Book Read Free

As A God

Page 20

by T. G. Shepherd


  Her thumb ring was gone.

  He had taken her ring, the ring braided from Jesan’s hair, the thing that connected them still across the Measures and distance.

  Her old friend, bottomless rage, scoured her skin clean of the ice though nothing could take the taste of him from her mouth, the smell from the back of her throat. Galvanized, she collected her meager belongings, covered herself in her armor and her last, tattered veils.

  Sequa abandoned the room in that instant, knowing she would never return. She left the blood-stained bedding behind in a perverse parting gift to the landlord.

  Everything she owned now fit on her body, the pack hanging limp from her belt. She staggered to the window, meaning to take her usual route but she could not even catch the lip of the sill without clawing at it, once, twice. If she tried to Run the Roof today, she would die.

  Down the stairs, silent even as she stumbled and careened off the walls, Sequa fled the building and burst wildly into the street.

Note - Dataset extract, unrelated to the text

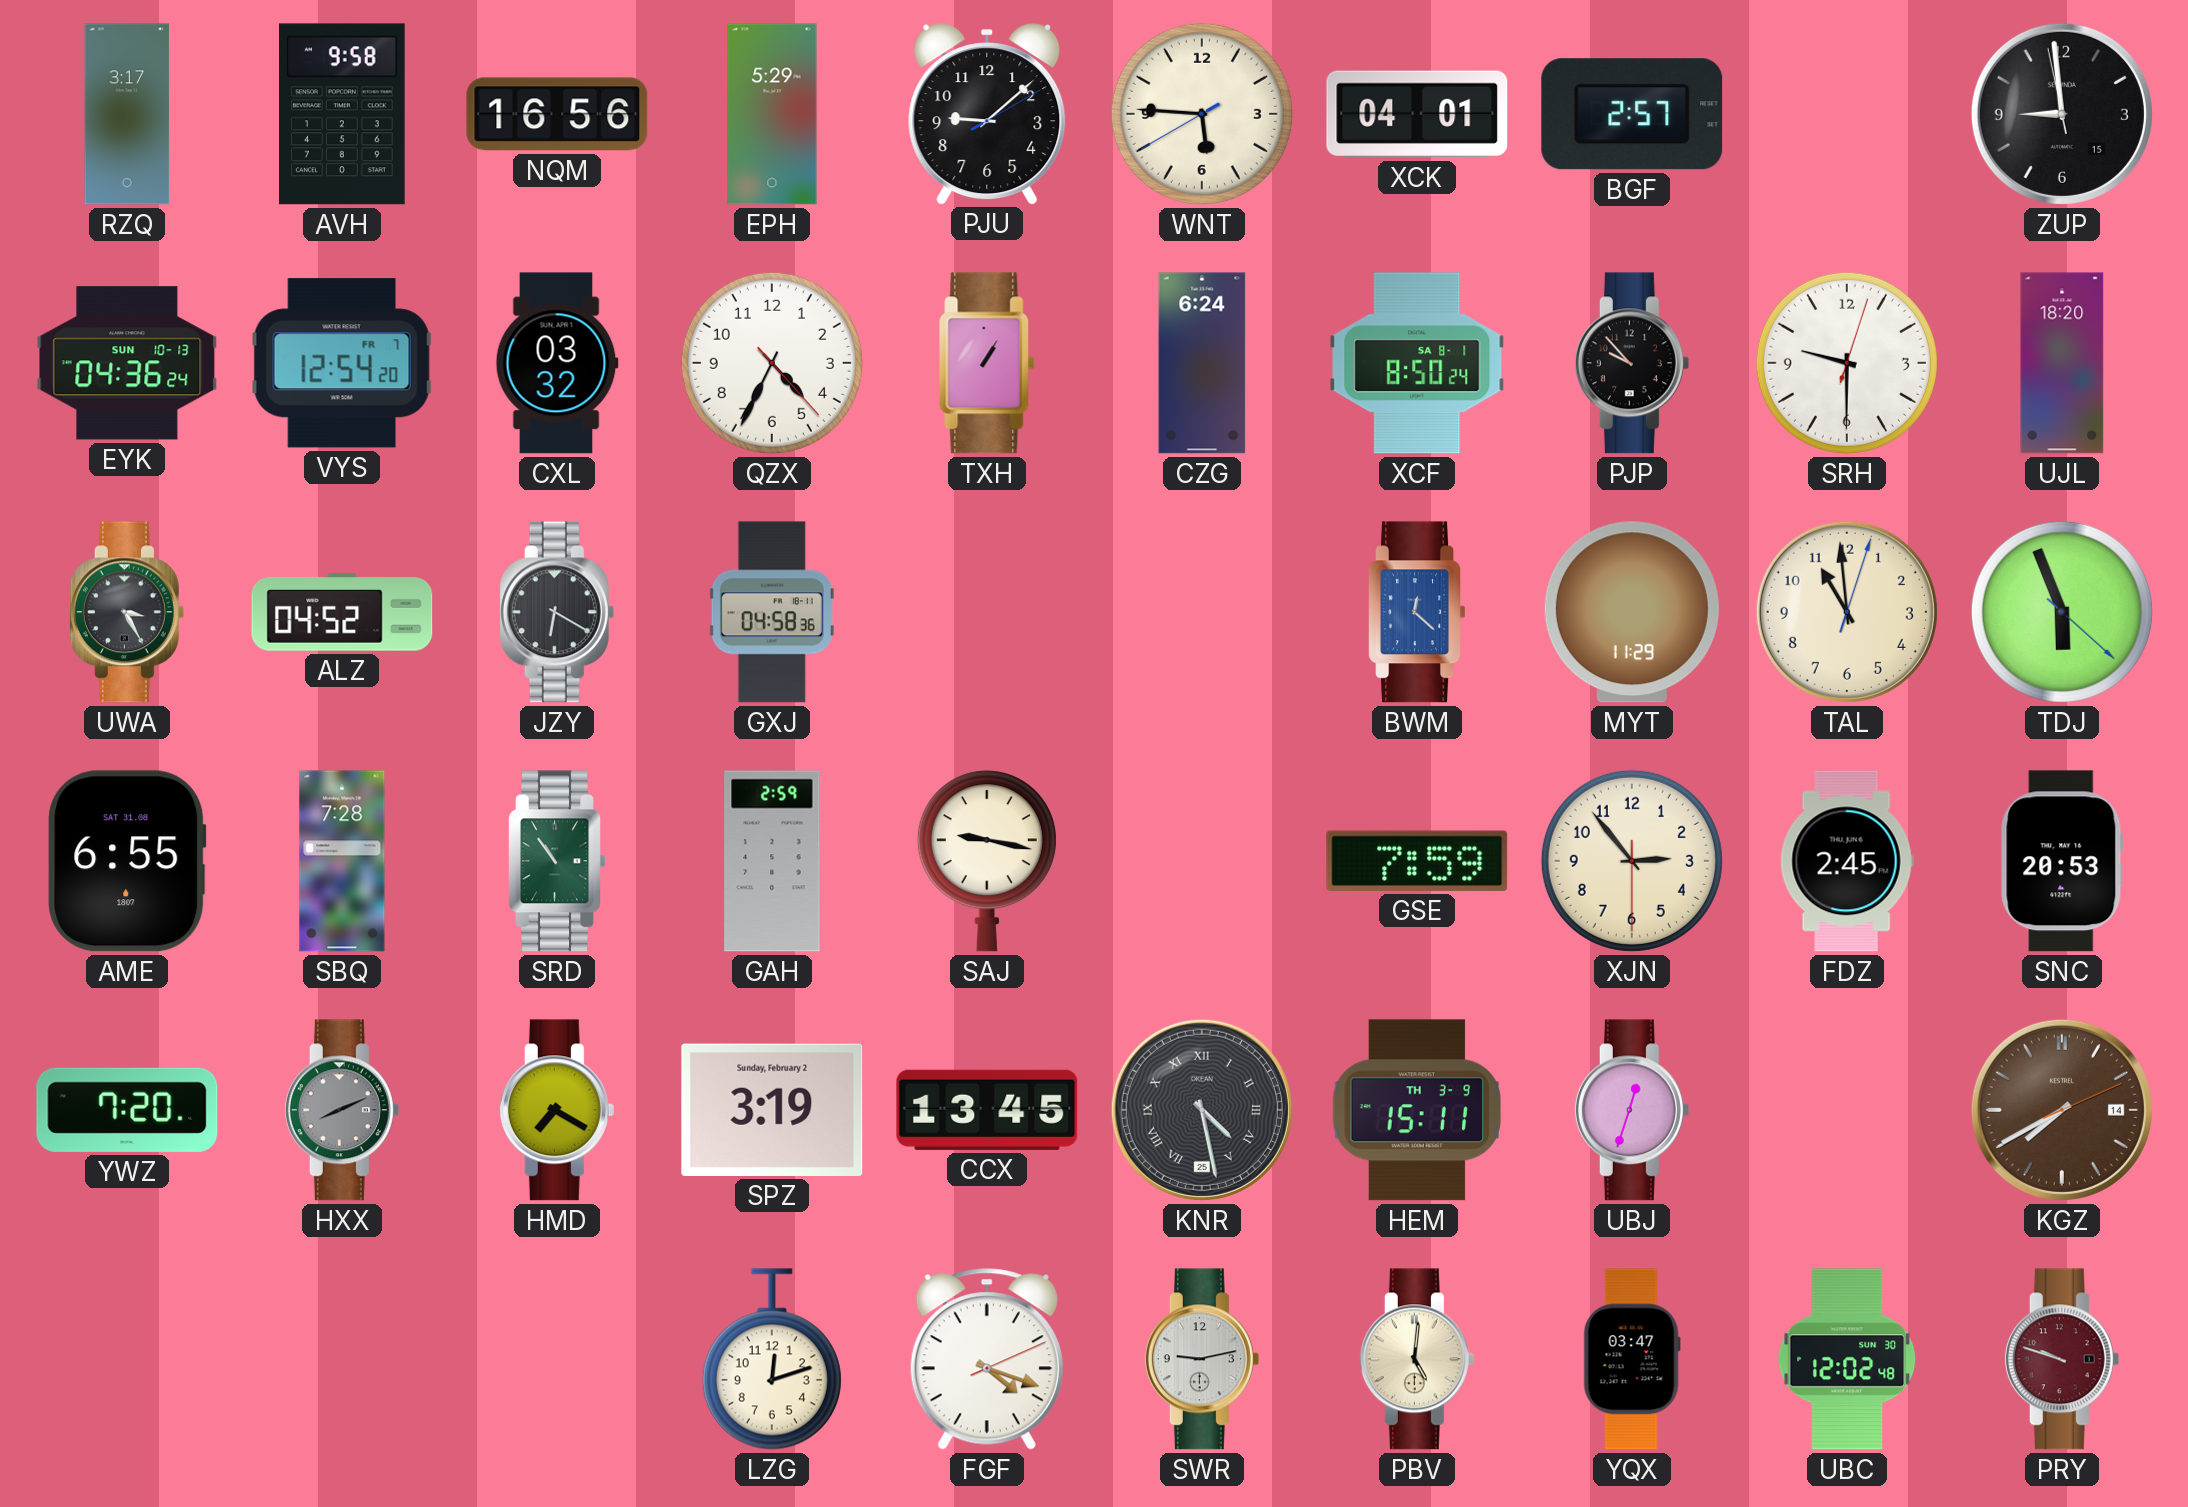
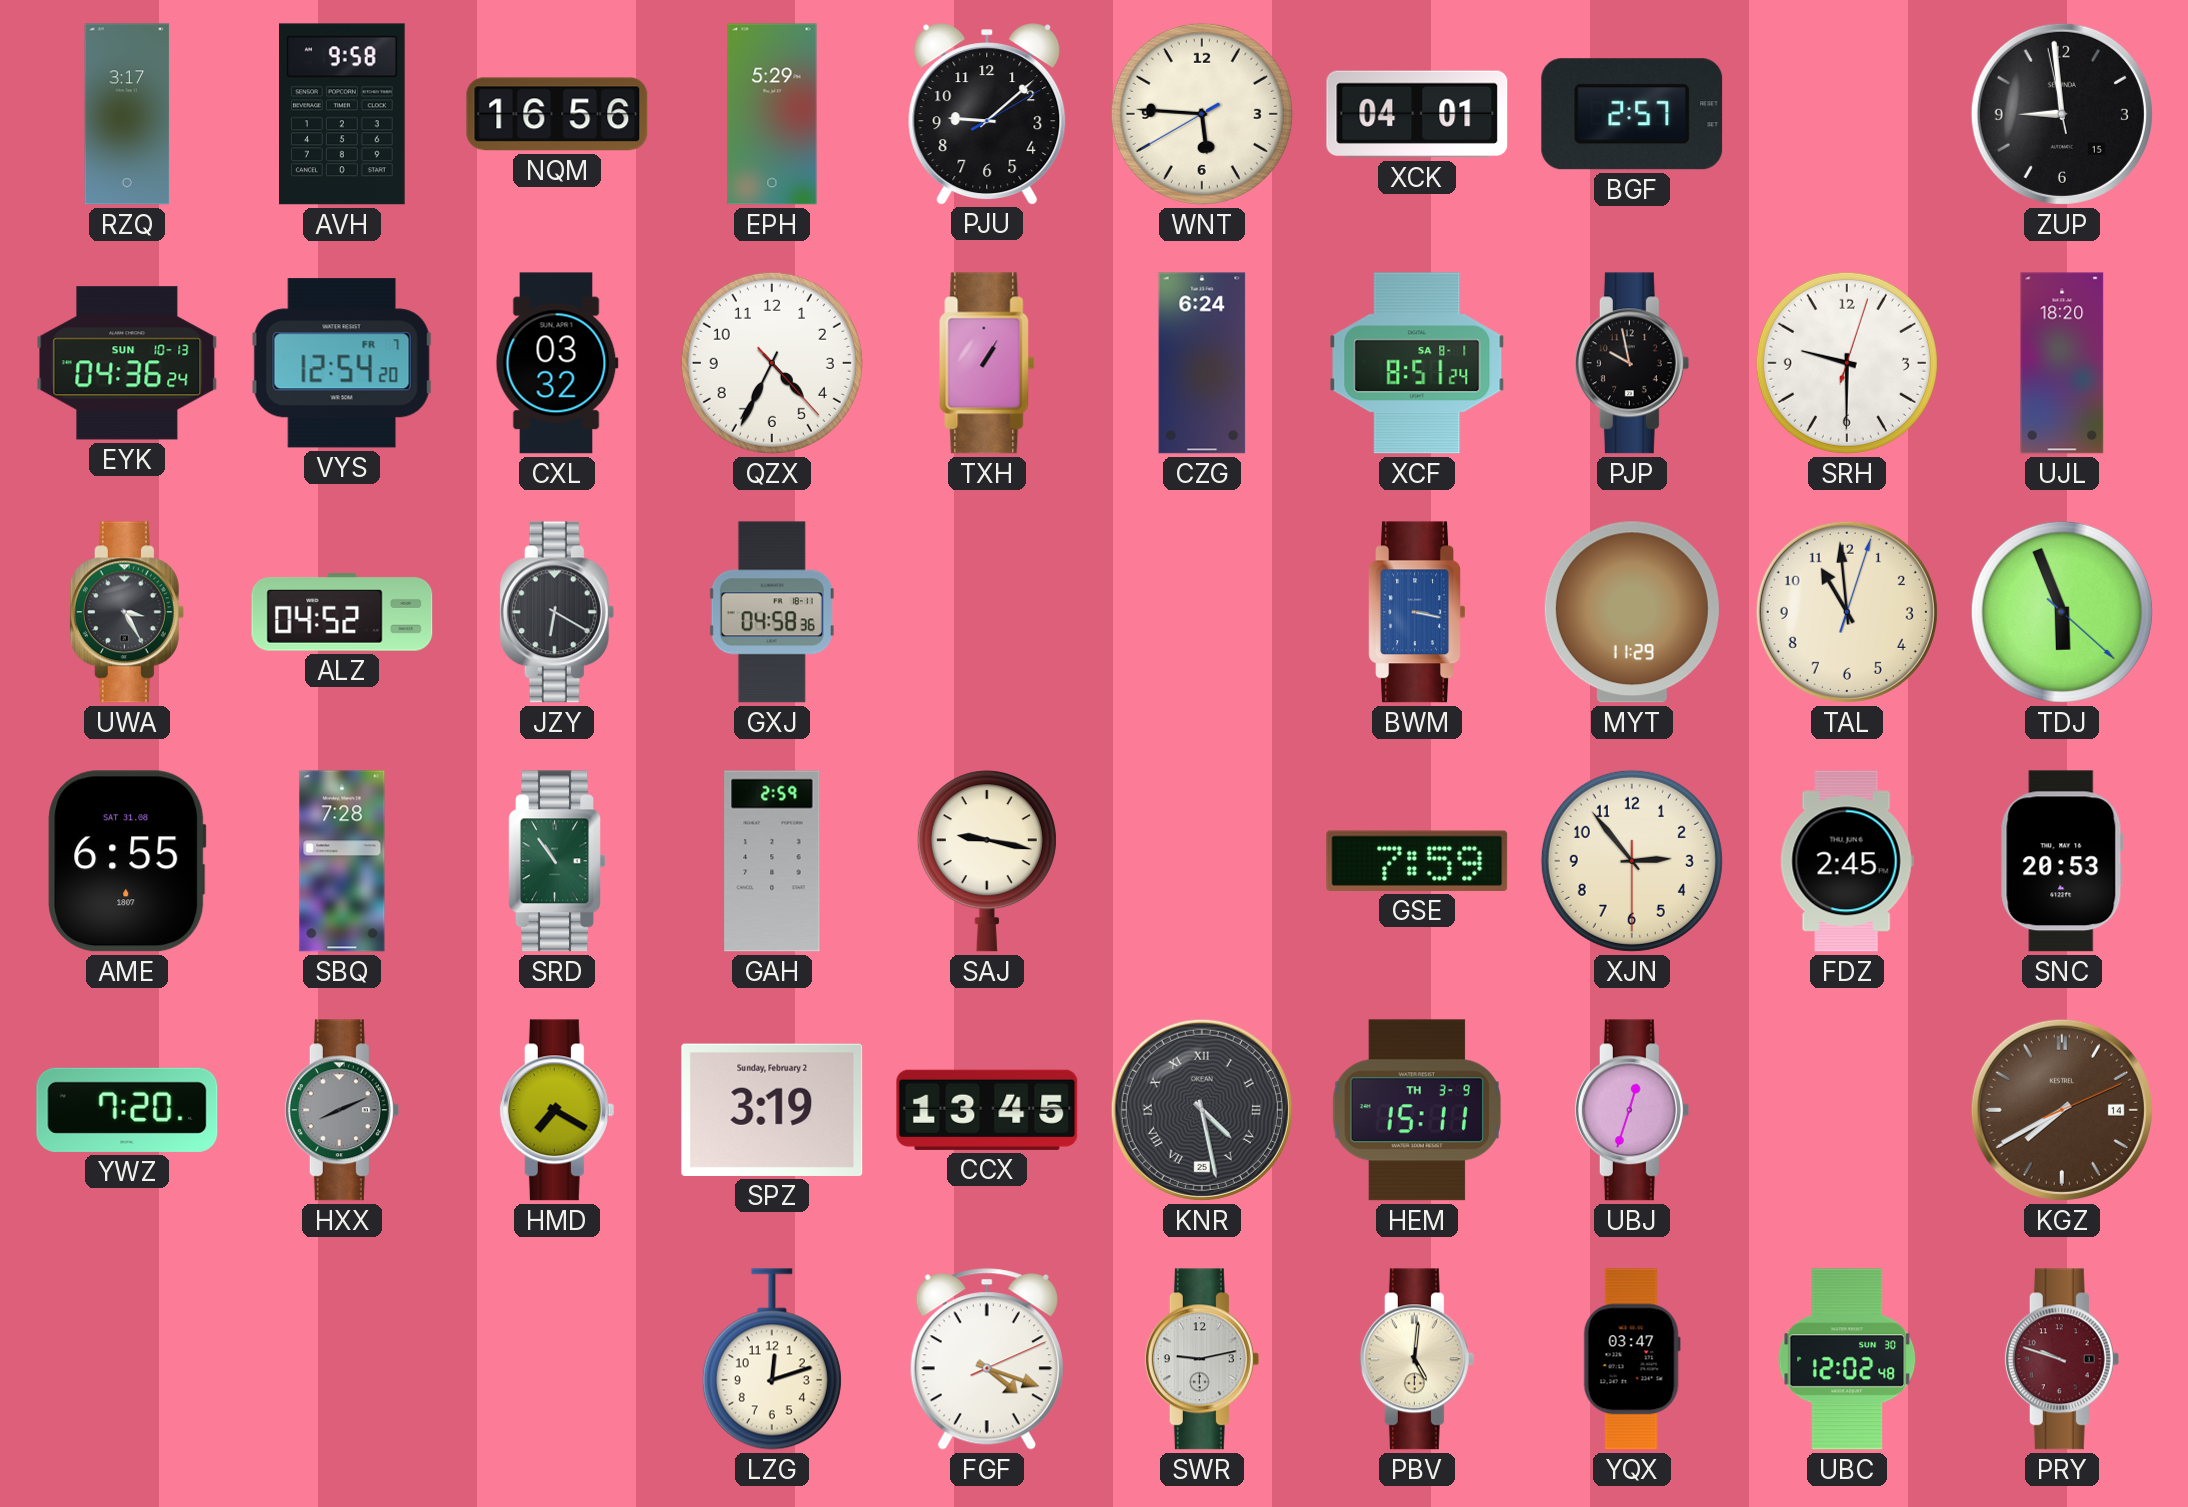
XCF: 8:50 -> 8:51
PJP: 9:53 -> 9:58
BWM: 12:22 -> 3:17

This area of the city contained mostly multi-family dwellings and accommodation for travellers. Most of the sparse traffic flowed downward, from the Temple close to Under Roof, the morning worshipers headed to their occupations: the gates, the southern market.

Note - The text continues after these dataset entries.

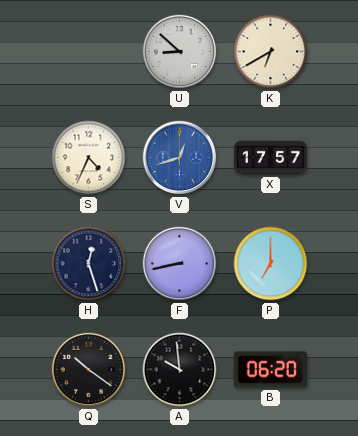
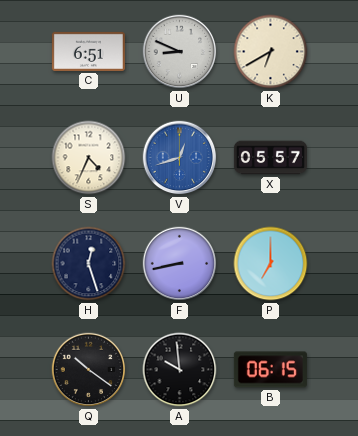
C: none -> 6:51
U: 8:52 -> 8:49
X: 17:57 -> 05:57
B: 06:20 -> 06:15
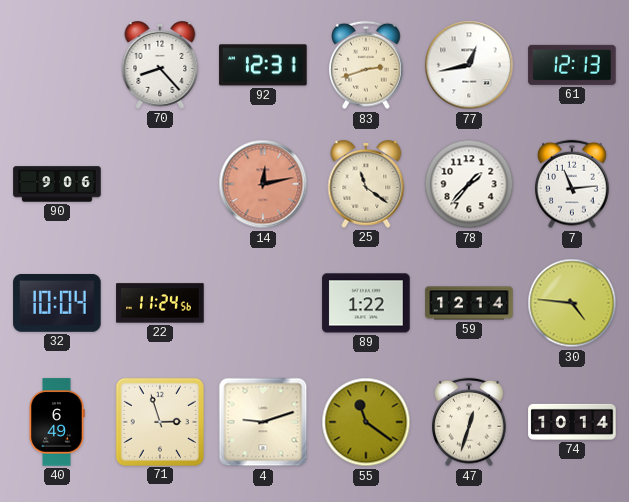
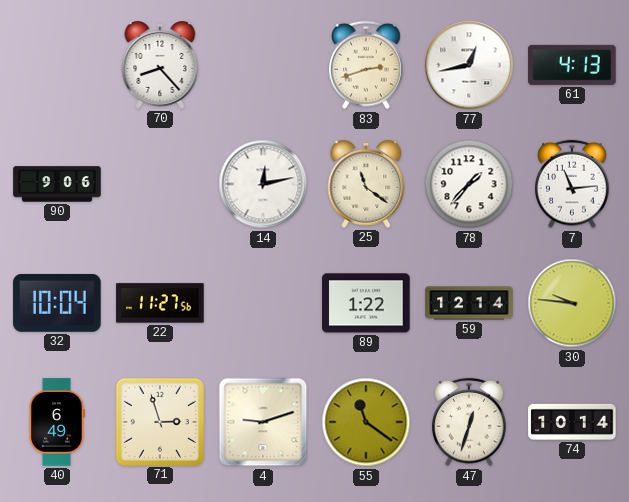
92: 12:31 -> none
61: 12:13 -> 4:13
14 dial: salmon -> white
22: 11:24 -> 11:27
30: 4:46 -> 9:46
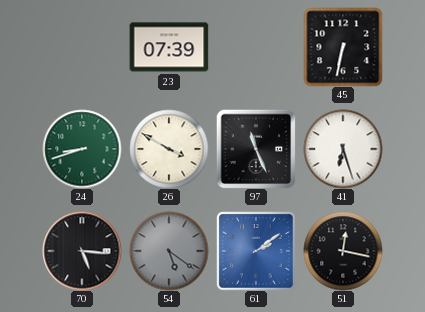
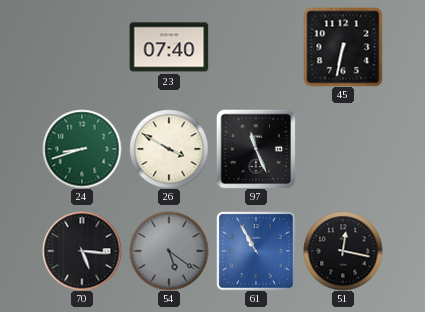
23: 07:39 -> 07:40
41: 6:27 -> none
61: 2:09 -> 10:55
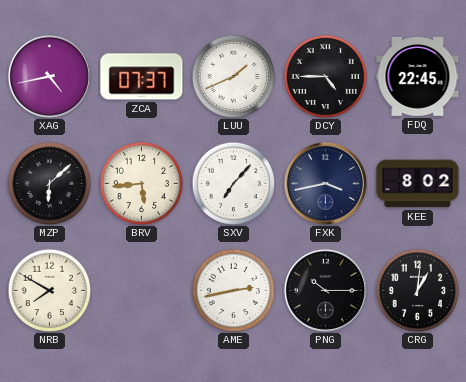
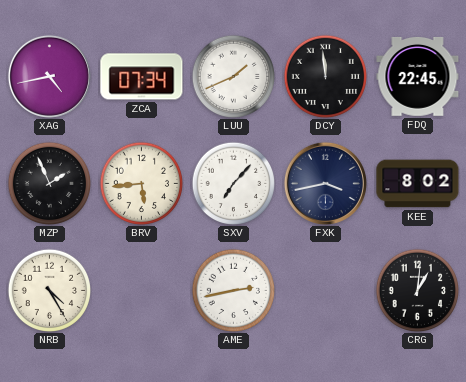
ZCA: 07:37 -> 07:34
DCY: 4:45 -> 11:59
MZP: 6:08 -> 1:56
NRB: 7:50 -> 4:25
PNG: 10:15 -> none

  It felt unreal, unnatural to be awake and on the streets as the God rose; normally she had long sought her bed by now. Despite the rage that had gotten her moving, she had no direction. She wished devoutly to be quit of Ressen forever, wanted nothing more than to flee to one of the gates and run until her feet were as bloody as the bedding.

  Where the thin rushes had compressed, squeaking, with the rhythm of a man with a woman…

  Weaving clumsily down the block, she staggered, coughing bile into her veils. She managed to push them up to vomit in the gutter in the middle of the street. She could not leave. She still owed Anem, Cur, the Avatars themselves. Most of all she could not leave her ring.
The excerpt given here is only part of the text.